=== Begin Enclosure ===

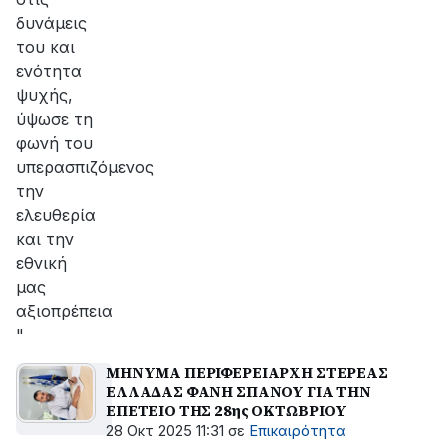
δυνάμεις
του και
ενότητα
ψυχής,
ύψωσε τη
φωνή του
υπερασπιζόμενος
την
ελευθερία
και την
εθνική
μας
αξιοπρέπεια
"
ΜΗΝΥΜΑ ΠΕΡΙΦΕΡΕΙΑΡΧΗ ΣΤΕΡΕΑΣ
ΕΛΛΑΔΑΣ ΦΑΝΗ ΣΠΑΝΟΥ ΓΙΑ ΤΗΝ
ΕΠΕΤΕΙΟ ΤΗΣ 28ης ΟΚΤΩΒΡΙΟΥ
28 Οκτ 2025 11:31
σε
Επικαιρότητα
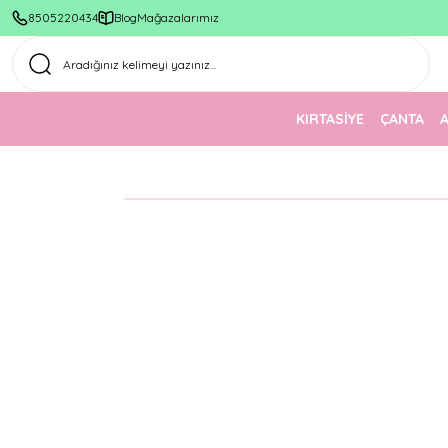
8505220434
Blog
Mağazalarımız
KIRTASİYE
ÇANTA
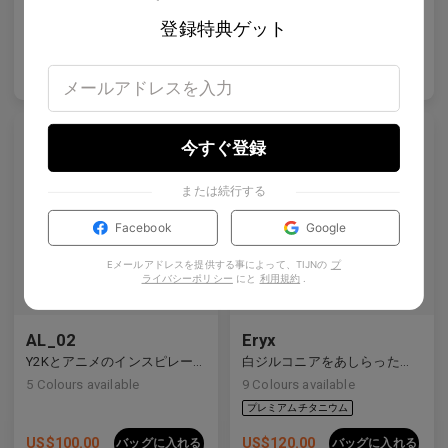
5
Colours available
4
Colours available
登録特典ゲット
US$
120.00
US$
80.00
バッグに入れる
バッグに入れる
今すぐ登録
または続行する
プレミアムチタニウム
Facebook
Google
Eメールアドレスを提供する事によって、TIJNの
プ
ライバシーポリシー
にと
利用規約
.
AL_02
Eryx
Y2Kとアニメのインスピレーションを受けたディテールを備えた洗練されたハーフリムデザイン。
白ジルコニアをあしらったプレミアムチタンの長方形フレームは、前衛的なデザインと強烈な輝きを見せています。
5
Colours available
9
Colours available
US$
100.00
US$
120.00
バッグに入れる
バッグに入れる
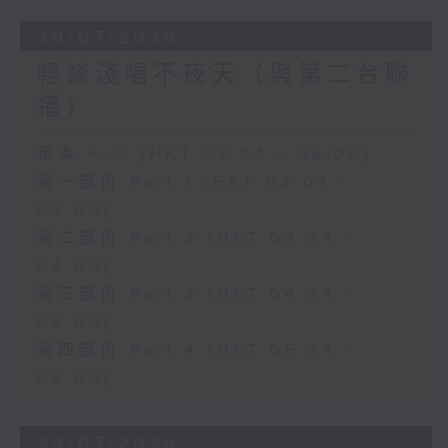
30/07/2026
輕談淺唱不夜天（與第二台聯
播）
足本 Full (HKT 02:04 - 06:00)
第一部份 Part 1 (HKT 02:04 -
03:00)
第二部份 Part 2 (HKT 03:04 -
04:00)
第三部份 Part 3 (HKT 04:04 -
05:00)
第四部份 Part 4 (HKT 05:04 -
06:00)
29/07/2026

=== End Enclosure ===

• **PROBLEM REQUIREMENTS**
Among the lines above, return each one holding the string "Part".

• **WRITTEN SOLUTION**
第一部份 Part 1 (HKT 02:04 -
第二部份 Part 2 (HKT 03:04 -
第三部份 Part 3 (HKT 04:04 -
第四部份 Part 4 (HKT 05:04 -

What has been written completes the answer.